Joe Grimm responded to the article titled: Five years on, the world is failing to learn the gilets jaunes’ lesson about class and climate which reiterated the dangers of climate policies which place the greatest burden on those least able to pay.

Joe wrote:

Oliver Haynes’ excellent analysis (Five years on, the world is failing to learn the gilets jaunes’ lesson about class and climate, 17 November) missed an opportunity to propose a practical solution. Four provinces of Canada have been using a form of climate income (AKA carbon fee and dividend), where a fee is levied on carbon fuel extraction or importation, and the revenue gets redistributed to citizens via a dividend in order to cope with rising prices. Switzerland has a carbon tax and it redistributes most of the revenue to citizens. Austria has the Klimabonus doing the same. Democrats in the US Congress introduced bills, but of course there was no support from the opposing party.

The UK and EU are locked into emission trading schemes that do not support citizens as fuel prices rise. Citizens’ Climate Lobby and Citizens’ Climate International are promoting the carbon fee and income redistribution model, but it’s an uphill battle.

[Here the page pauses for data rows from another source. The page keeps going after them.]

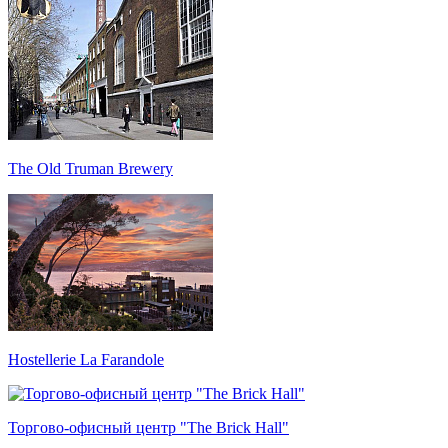
The Old Truman Brewery
Hostellerie La Farandole
Торгово-офисный центр "The Brick Hall"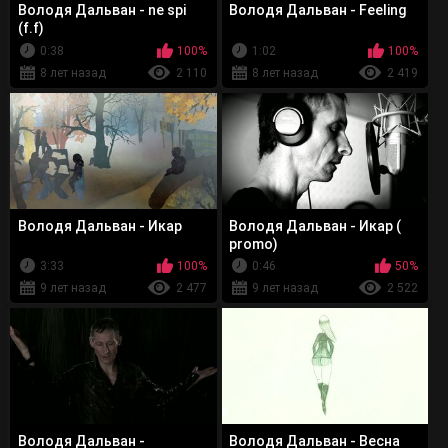
Володя Дальван - ne spi
Володя Дальван - Feeling
(f.f)
0:38
100%
1:02
100%
8 лет назад
2 110
8 лет назад
2 419
Володя Дальван - Икар
Володя Дальван - Икар (
promo)
3:33
100%
0:46
50%
9 лет назад
2 477
9 лет назад
2 522
Володя Дальван -
Володя Дальван - Весна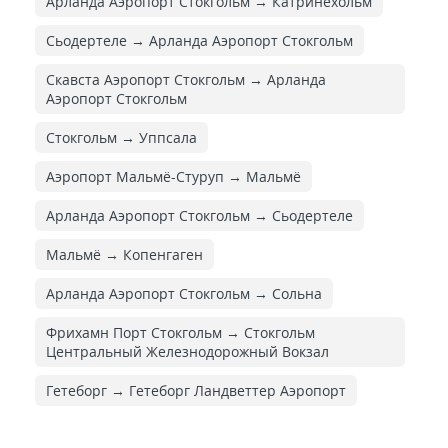
Арланда Аэропорт Стокгольм → Катринехольм
Сьодертеле → Арланда Аэропорт Стокгольм
Скавста Аэропорт Стокгольм → Арланда
Аэропорт Стокгольм
Стокгольм → Уппсала
Аэропорт Мальмё-Стуруп → Мальмё
Арланда Аэропорт Стокгольм → Сьодертеле
Мальмё → Копенгаген
Арланда Аэропорт Стокгольм → Сольна
Фрихамн Порт Стокгольм → Стокгольм
Центральный Железнодорожный Вокзал
Гетеборг → Гетеборг Ландветтер Аэропорт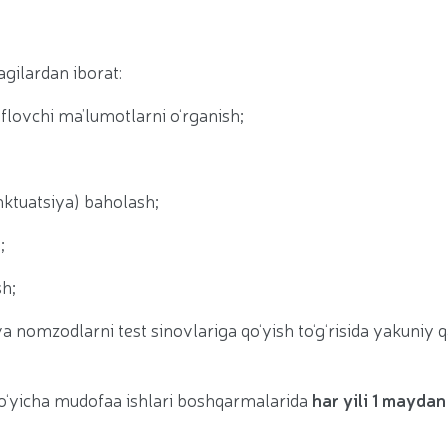
agilardan iborat:
iflovchi ma’lumotlarni o‘rganish;
nktuatsiya) baholash;
;
sh;
 nomzodlarni test sinovlariga qo‘yish to‘g‘risida yakuniy 
o‘yicha mudofaa ishlari boshqarmalarida
har yili 1 maydan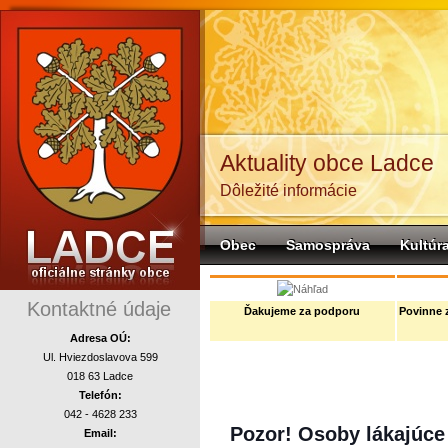
Aktuality obce Ladce
Dôležité informácie
Obec
Samospráva
Kultúr
komunalne
Kontaktné údaje
Ďakujeme za podporu
Povinne 
Adresa OÚ:
Ul. Hviezdoslavova 599
018 63 Ladce
Telefón:
042 - 4628 233
Pozor! Osoby lákajúce 
Email: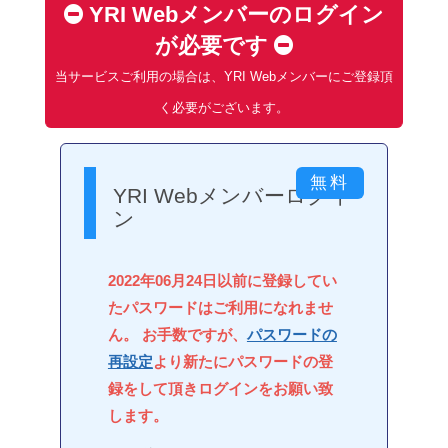
YRI Webメンバーのログイン
が必要です
当サービスご利用の場合は、YRI Webメンバーにご登録頂
く必要がございます。
YRI Webメンバーログイ
ン
2022年06月24日以前に登録してい
たパスワードはご利用になれませ
ん。 お手数ですが、
パスワードの
再設定
より新たにパスワードの登
録をして頂きログインをお願い致
します。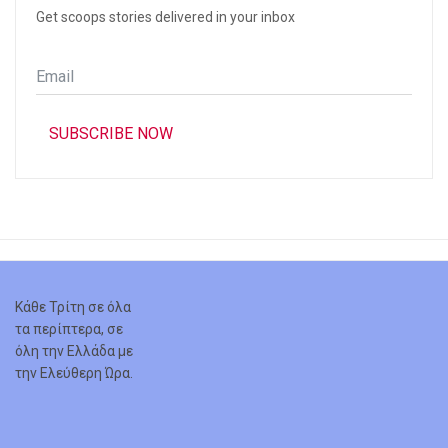
Get scoops stories delivered in your inbox
Email
*
SUBSCRIBE NOW
Κάθε Τρίτη σε όλα
τα περίπτερα, σε
όλη την Ελλάδα με
την Ελεύθερη Ώρα.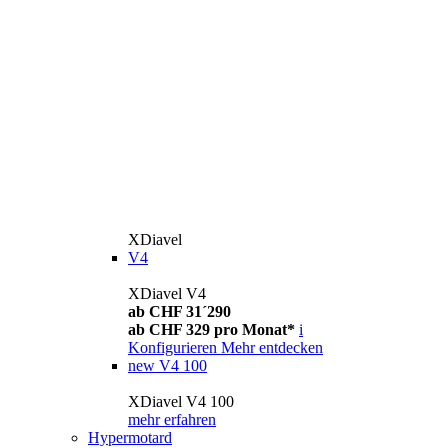
XDiavel
V4
XDiavel V4
ab CHF 31´290
ab CHF 329 pro Monat*
i
Konfigurieren
Mehr entdecken
new
V4 100
XDiavel V4 100
mehr erfahren
Hypermotard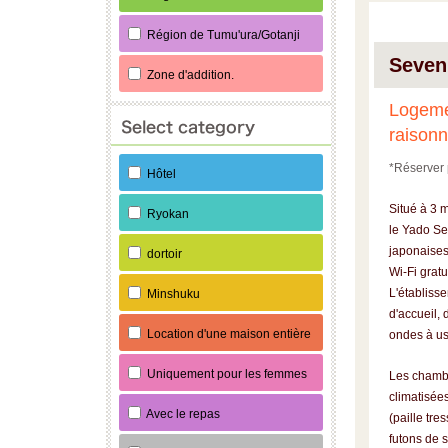
Région de Tumu'ura/Gotanji
Seven
Zone d'addition.
Logemen
raisonn
*
Réserver 
Hôtel
Situé à 3 
Ryokan
le Yado S
japonaises
dortoir
Wi-Fi gratu
L'établiss
Minshuku
d'accueil, 
Location d'une maison entière
ondes à u
Uniquement pour les femmes
Les chamb
climatisées
Avec le repas
(paille tre
futons de s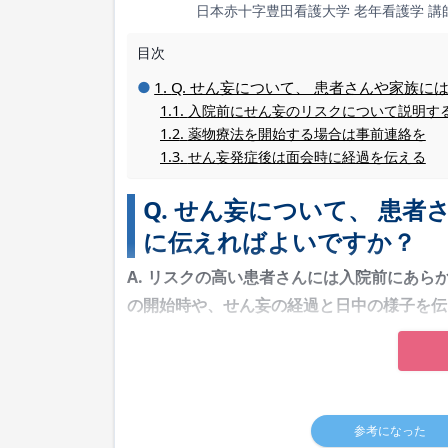
日本赤十字豊田看護大学 老年看護学 講
目次
Q. せん妄について、 患者さんや家族
入院前にせん妄のリスクについて説明す
薬物療法を開始する場合は事前連絡を
せん妄発症後は面会時に経過を伝える
Q. せん妄について、 患
に伝えればよいですか？
A. リスクの高い患者さんには入院前にあ
の開始時や、せん妄の経過と日中の様子を伝
参考になった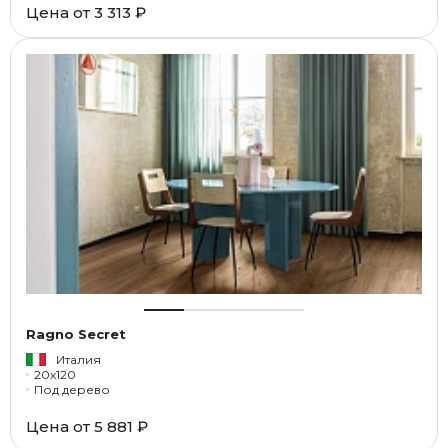
Цена от
3 313 ₽
Ragno Secret
Италия
20x120
Под дерево
Цена от
5 881 ₽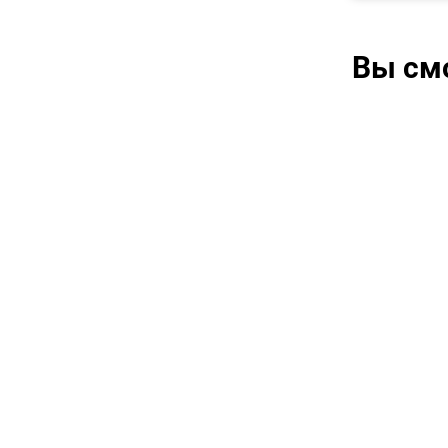
Вы см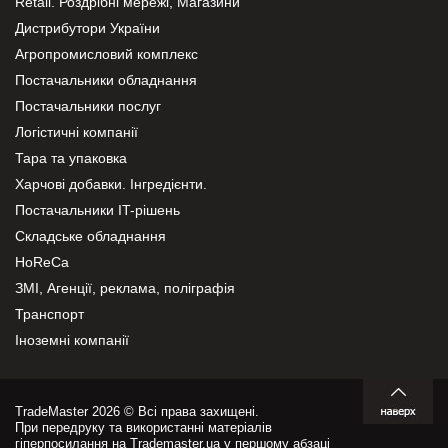
Retail. Роздрібні мережі, Магазини
Дистрибутори України
Агропромисловий комплекс
Постачальники обладнання
Постачальники послуг
Логістичні компанії
Тара та упаковка
Харчові добавки. Інгредієнти.
Постачальники IT-рішень
Складське обладнання
HoReCa
ЗМІ, Агенції, реклама, поліграфія
Транспорт
Іноземні компанії
TradeMaster 2026 © Всі права захищені.
При передруку та використанні матеріалів
гіперпосилання на Trademaster.ua у першому абзаці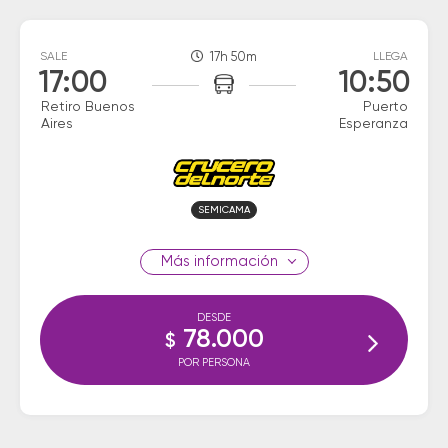
SALE
17h 50m
LLEGA
17:00
10:50
Retiro Buenos
Puerto
Aires
Esperanza
SEMICAMA
información
DESDE
78.000
$
POR PERSONA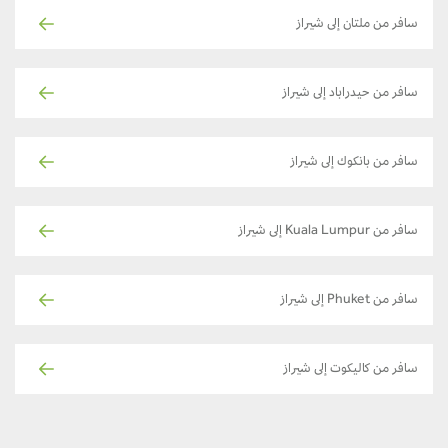
سافر من ملتان إلى شيراز
سافر من حيدراباد إلى شيراز
سافر من بانكوك إلى شيراز
سافر من Kuala Lumpur إلى شيراز
سافر من Phuket إلى شيراز
سافر من كاليكوت إلى شيراز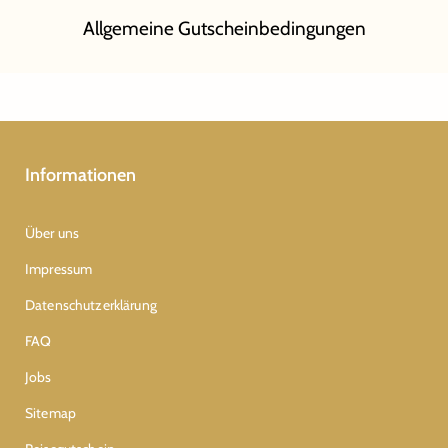
Allgemeine Gutscheinbedingungen
Informationen
Über uns
Impressum
Datenschutzerklärung
FAQ
Jobs
Sitemap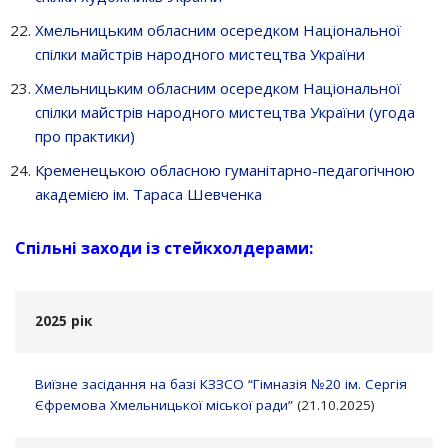
Хмельницьким обласним осередком Національної
спілки майстрів народного мистецтва України
Хмельницьким обласним осередком Національної
спілки майстрів народного мистецтва України (угода
про практики)
Кременецькою обласною гуманітарно-педагогічною
академією ім. Тараса Шевченка
Спільні заходи із стейкхолдерами:
2025 рік
Виїзне засідання на базі КЗЗСО “Гімназія №20 ім. Сергія
Єфремова Хмельницької міської ради”
(21.10.2025)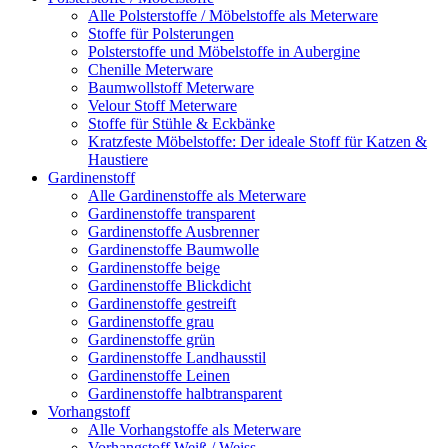
Alle Polsterstoffe / Möbelstoffe als Meterware
Stoffe für Polsterungen
Polsterstoffe und Möbelstoffe in Aubergine
Chenille Meterware
Baumwollstoff Meterware
Velour Stoff Meterware
Stoffe für Stühle & Eckbänke
Kratzfeste Möbelstoffe: Der ideale Stoff für Katzen &
Haustiere
Gardinenstoff
Alle Gardinenstoffe als Meterware
Gardinenstoffe transparent
Gardinenstoffe Ausbrenner
Gardinenstoffe Baumwolle
Gardinenstoffe beige
Gardinenstoffe Blickdicht
Gardinenstoffe gestreift
Gardinenstoffe grau
Gardinenstoffe grün
Gardinenstoffe Landhausstil
Gardinenstoffe Leinen
Gardinenstoffe halbtransparent
Vorhangstoff
Alle Vorhangstoffe als Meterware
Vorhangstoff Weiß / Weiss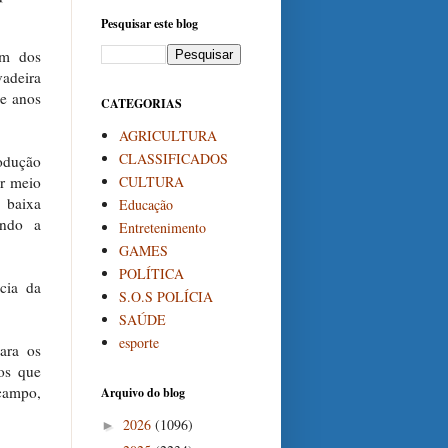
Pesquisar este blog
um dos
vadeira
de anos
CATEGORIAS
AGRICULTURA
CLASSIFICADOS
odução
CULTURA
or meio
 baixa
Educação
ando a
Entretenimento
GAMES
POLÍTICA
ncia da
S.O.S POLÍCIA
SAÚDE
esporte
ara os
dos que
campo,
Arquivo do blog
2026
(1096)
►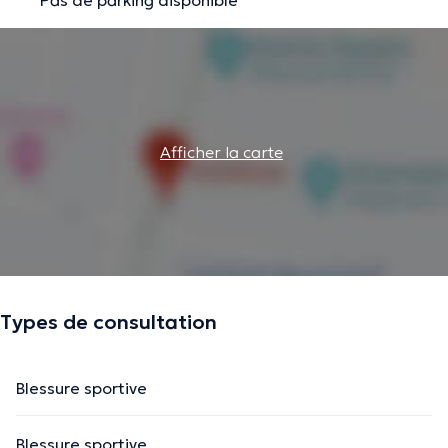
Afficher la carte
Types de consultation
Blessure sportive
Blessure sportive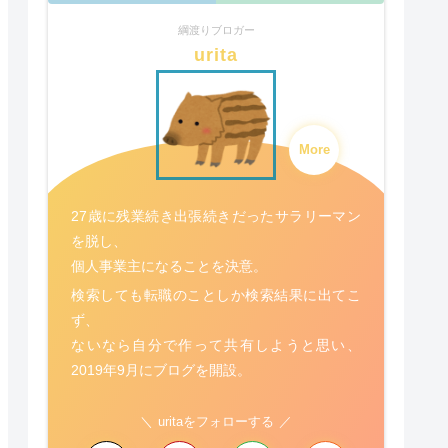
綱渡りブロガー
urita
More
27歳に残業続き出張続きだったサラリーマン
を脱し、
個人事業主になることを決意。
検索しても転職のことしか検索結果に出てこ
ず、
ないなら自分で作って共有しようと思い、
2019年9月にブログを開設。
uritaをフォローする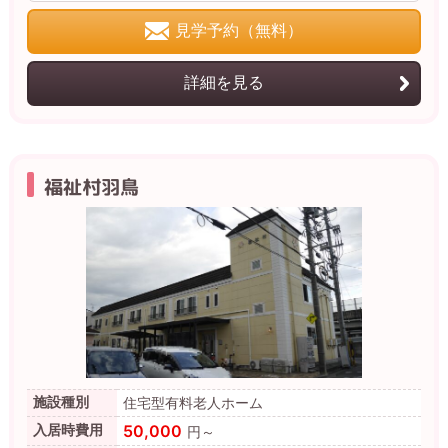
見学予約（無料）
詳細を見る
福祉村羽鳥
施設種別
住宅型有料老人ホーム
50,000
入居時費用
円～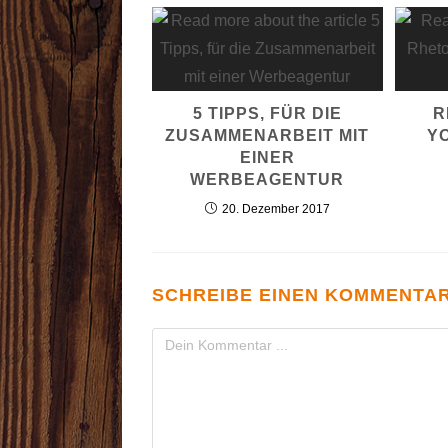
5 TIPPS, FÜR DIE
R
ZUSAMMENARBEIT MIT
Y
EINER
WERBEAGENTUR
20. Dezember 2017
SCHREIBE EINEN KOMMENTA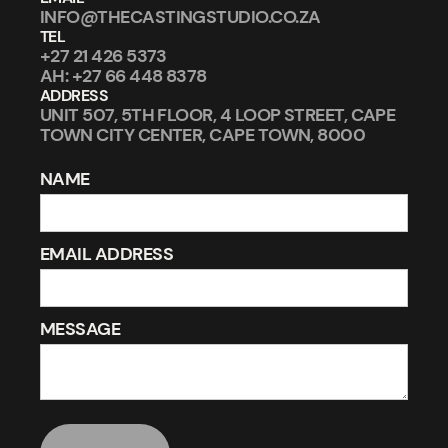
INFO@THECASTINGSTUDIO.CO.ZA
TEL
+27 21 426 5373
AH: +27 66 448 8378
ADDRESS
UNIT 507, 5TH FLOOR, 4 LOOP STREET, CAPE
TOWN CITY CENTER, CAPE TOWN, 8000
NAME
EMAIL ADDRESS
MESSAGE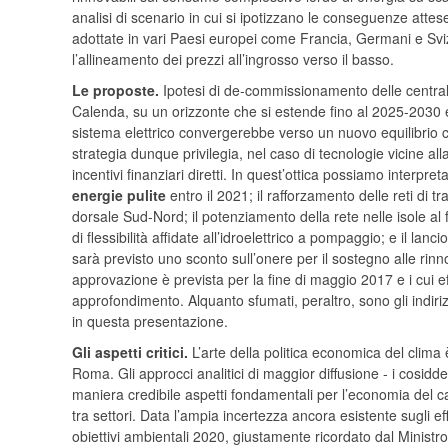
analisi di scenario in cui si ipotizzano le conseguenze atte
adottate in vari Paesi europei come Francia, Germani e Svizz
l’allineamento dei prezzi all’ingrosso verso il basso.
Le proposte.
Ipotesi di de-commissionamento delle centra
Calenda, su un orizzonte che si estende fino al 2025-2030 e
sistema elettrico convergerebbe verso un nuovo equilibrio 
strategia dunque privilegia, nel caso di tecnologie vicine all
incentivi finanziari diretti. In quest’ottica possiamo interpr
energie pulite
entro il 2021; il rafforzamento delle reti di 
dorsale Sud-Nord; il potenziamento della rete nelle isole al
di flessibilità affidate all’idroelettrico a pompaggio; e il la
sarà previsto uno sconto sull’onere per il sostegno alle rin
approvazione è prevista per la fine di maggio 2017 e i cui ef
approfondimento. Alquanto sfumati, peraltro, sono gli indiriz
in questa presentazione.
Gli aspetti critici.
L’arte della politica economica del clima
Roma. Gli approcci analitici di maggior diffusione - i cosidde
maniera credibile aspetti fondamentali per l’economia del cam
tra settori. Data l’ampia incertezza ancora esistente sugli ef
obiettivi ambientali 2020, giustamente ricordato dal Minist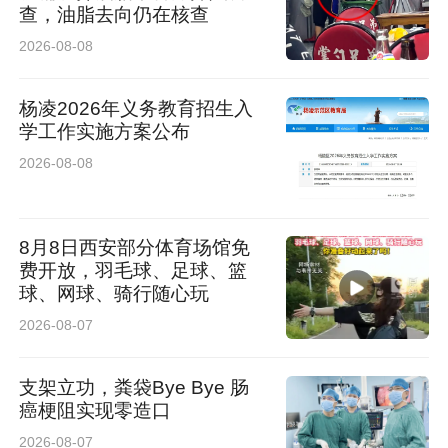
补加固，增强大棚整体结构的稳定性与安全性，
查，油脂去向仍在核查
全面翻新旧的保温棉被，以提升冬季保温性能，
2026-08-08
有效扩大了高效农作物种植规模。
杨凌2026年义务教育招生入
学工作实施方案公布
四十里铺镇赵家砭村党支部书记赵如涛说：“我村
2026-08-08
82座日光温室大棚已升级改造完成，主要种植吊
瓜、芝麻蜜小瓜、普罗旺斯西红柿、黄瓜等果
8月8日西安部分体育场馆免
蔬，产量高、销路好、供不应求，收益稳定，村
费开放，羽毛球、足球、篮
集体统一提供后勤保障与技术指导。下一步我们
球、网球、骑行随心玩
将扩大种植规模、提升产能，融合亲子采摘、田
2026-08-07
园游玩打造绥德特色农旅项目，发展特色产业、
支架立功，粪袋Bye Bye 肠
壮大村集体经济，助力乡村全面振兴。”
癌梗阻实现零造口
2026-08-07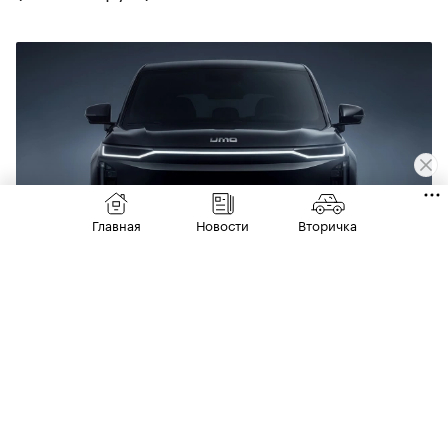
Главная
Новости
Вторичка
Фото: ООО «ЭМ РУС»
Базовое оснащение версии Max включает:
систему кругового обзора (360°);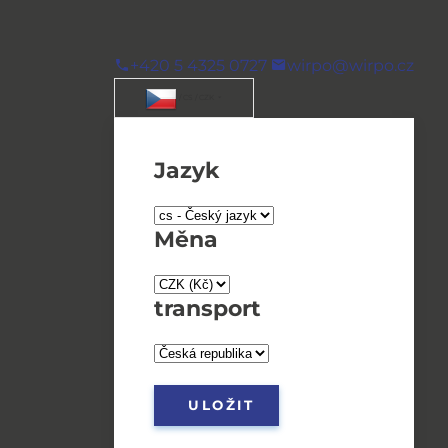
+420 5 4325 0727
wirpo@wirpo.cz
/ CS / CZK
Jazyk
Měna
transport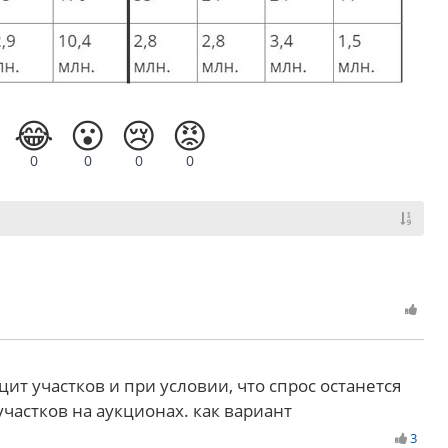
😂
😮
😢
😡
0
0
0
0
ит участков и при условии, что спрос останется
частков на аукционах. как вариант
3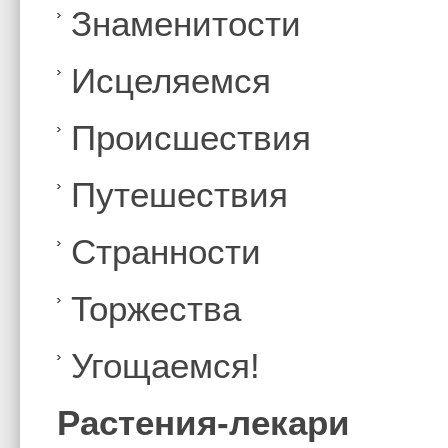
Знаменитости
Иcцеляемся
Происшествия
Путешествия
Странности
Торжества
Угощаемся!
Растения-лекари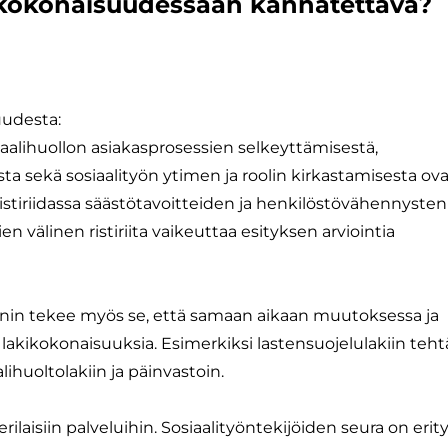
 kokonaisuudessaan kannatettava?
uudesta:
iaalihuollon asiakasprosessien selkeyttämisestä,
ta sekä sosiaalityön ytimen ja roolin kirkastamisesta ov
ristiriidassa säästötavoitteiden ja henkilöstövähennysten
n välinen ristiriita vaikeuttaa esityksen arviointia
nnin tekee myös se, että samaan aikaan muutoksessa ja
a lakikokonaisuuksia. Esimerkiksi lastensuojelulakiin teht
ihuoltolakiin ja päinvastoin.
rilaisiin palveluihin. Sosiaalityöntekijöiden seura on erit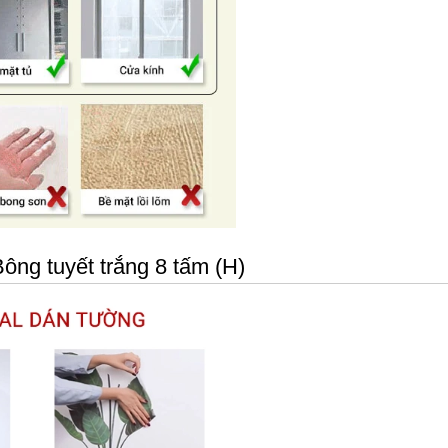
ông tuyết trắng 8 tấm (H)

The government could support us better by implementing examples that have been shown to work in other countries.

CCL UK Co-Founder Judy Hindley responded to articles on the Climate Inequality report (CCL discussion here) and middle class habits which advocated further taxation of those best able to pay but without the incentives to decarbonise that Climate Income offers.

Judy wrote:

Re your special series, The great carbon divide, on inequality and the climate last week and the article by Damian Carrington (Restaurants, pets and holidays: how UK’s well-off have outsize carbon footprints, 20 November), the immense cost of climate change to those least responsible is one of the most appalling developments we now confront. Yet, there is an answer. It’s nearly 10 years since Jonathan Porritt, in his book The World We Made, first called for the kind of carbon tax (now known more generally as climate income) that’s been implemented in four provinces of Canada.*It’s basically a predictably rising price on all fossil fuels, with the funds rebated to citizens.

The policy is redistributive, costs the government nothing and, unlike a one-off windfall tax, holds the promise of gradually pricing fossil fuels entirely out of the market. Meanwhile, it rewards alternative energy use and gives incentives to every kind of “green” innovation, initiative or behaviour.

Studies show that this policy on its own could be a giant step to net zero, cutting pollution and climate costs, and paid for by fossil fuel companies themselves.

It is great to see our members disproving the assumption that carbon pricing means robbing the poor to pay the rich!